Film Review: Red Sparrow (2018)

From the opening act, Red Sparrow marks itself as a film bathed in studio boardroom ambition. A spy, a ballerina, a cruel twist of fate and an elegance that transcends the bloody reality of the Russian secret service. Lisbeth Salander meets James Bond meets Tinker Tailor Soldier Spy. It should be a producer’s dream. And yet Francis Lawrence‘s thriller is left out in the cold on all fronts. It is possible that spycraft on screen has never been as belligerent or exploitative, but do not mistake that description for inventiveness, less so a recommendation. With Jennifer Lawrence‘s faltering accent this is yet another limp stereotype fired across the bow in the latest fictional installment of the US-Russia rivalry.

Lawrence plays Dominika who in the opening moments is living out her dream as the prima ballerina of the Bolshoi Theatre. It’s a coveted position she has fought and bled for, but it only takes a shriek and a broken leg and her future in ballet is kaput. Once special, now forgotten, she reverts to a life caring for her ill mother, whose health care Dominika now fears she won’t be able to sustain.

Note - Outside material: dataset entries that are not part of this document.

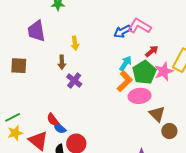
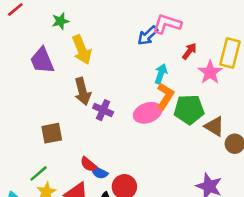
yellow arrow: (75, 43) -> (82, 50), moved, size x1.6
brown arrow: (62, 62) -> (83, 91), size x1.5
brown square: (19, 66) -> (52, 133), moved
green pentagon: (144, 72) -> (189, 109), moved, turned -30
pink ellipse: (140, 96) -> (148, 113), moved

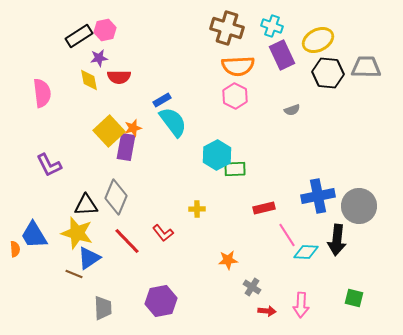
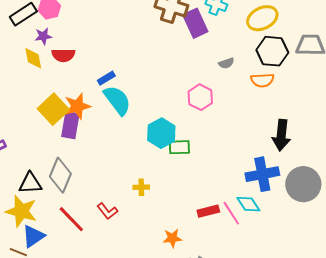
purple rectangle: (282, 55) -> (195, 23), moved
orange semicircle: (238, 66) -> (262, 80), moved, size x0.7
pink hexagon: (235, 96) -> (200, 97), moved
gray semicircle: (292, 110) -> (226, 63), moved
orange star: (133, 128) -> (77, 106), size x1.5
red rectangle: (264, 208) -> (208, 211), moved
black arrow: (337, 240) -> (281, 135), moved
cyan diamond: (306, 252) -> (248, 204), moved, turned 55

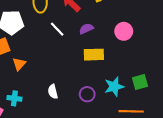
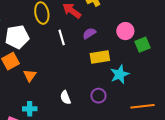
white line: (57, 29) -> (62, 37), turned 35
green square: (140, 82) -> (143, 45), moved
cyan star: (114, 87) -> (120, 74), moved

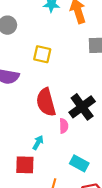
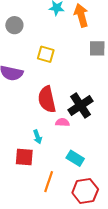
pink semicircle: (64, 126) -> (62, 122), turned -88
cyan arrow: (38, 143) -> (37, 137), turned 128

Her uncle in the secret service (Matthias Schoenaerts) believes he has an answer, though his niece won’t like it.

With her ballet experience Dominika presents as an ideal candidate for the Sparrow School, a government training facility not for the faint-hearted or the remotely sane. Its recruits are schooled in the arts of manipulation, seduction and oh so much sadism, and Dominika is a natural. A rookie maybe, but it isn’t long before she has ticked all the boxes for her uncle to send her on the mission he had in mind. The target is a US agent called Nate Nash (Joel Edgerton). The prize is the identity of the mole inside the Russian intelligence services.Red Sparrow poster

Red Sparrow promises big on mood and intrigue but rarely delivers enough substance to justify the horror we are subjected to in the process. It’s a dazzling production to look at, spare in palate but striking in its contrasts, from the garish grandeur of Russian halls of power to the gloom of an Eastern European winter. Even so, rarely does Jennifer Lawrence look at home, and you’d be forgiven for thinking her part had been purposely underwritten to avoid her having to demonstrate a faux Russian accent for more than a few words at a time. This is not a small flaw.

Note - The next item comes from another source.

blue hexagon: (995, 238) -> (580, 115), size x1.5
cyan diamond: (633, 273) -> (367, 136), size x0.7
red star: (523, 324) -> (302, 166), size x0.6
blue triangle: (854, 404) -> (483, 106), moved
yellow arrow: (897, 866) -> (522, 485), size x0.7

It is a brave role in some respects. Certainly we have never seen as much of Lawrence on screen in a physical sense, but a revealing performance it isn’t. In fact it is by far her most shallow to date – cold, distant and a far cry from the bold, simmering performances that brought her to the limelight. It seems unfair to single out Lawrence – Vanessa Redgrave, Jeremy Irons and Ciaran Hinds are all equally as unconvincing and two-dimensional – though the lack of nuance in the supporting ensemble places an awful lot of pressure on Jennifer’s ability to appear mysterious. This is not an easy illusion to maintain when you’ve cast the world’s most high-profile actress.

Such details should be minimal, but they do add a comical element to the seriousness that is implied in this uneven effort from writer Justin Haythe, something he offsets in a rather brutal manner. Where emotional engagement might help to raise the stakes for the audience, Haythe substitutes gratuitous torture for character development. Displayed in various forms, both psychological and physical, these methods are certainly instructive and convincing (I’d certainly never heard of a dermatome until now), but such scenes add nothing and are ultimately overblown. 

You can see what they’re trying to do, stripping espionage of its gadgets back to an all-encompassing game of psychological manipulation. By building up Dominika’s pain threshold through systematic debasement, writer and director seek to bring maturity to a traditionally sensationalised genre and create a vengeful motivation for their heroine that is both genuine and deserved. Granted, credit is due to Haythe for crafting a surprisingly satisfying resolution, but this does not make what precedes it daring filmmaking. It’s exhibitionist and draws straight from the textbook of torture porn and it derails Red Sparrow’s ambitions.

Red Sparrow is in cinemas from 1st March through 20th Century Fox.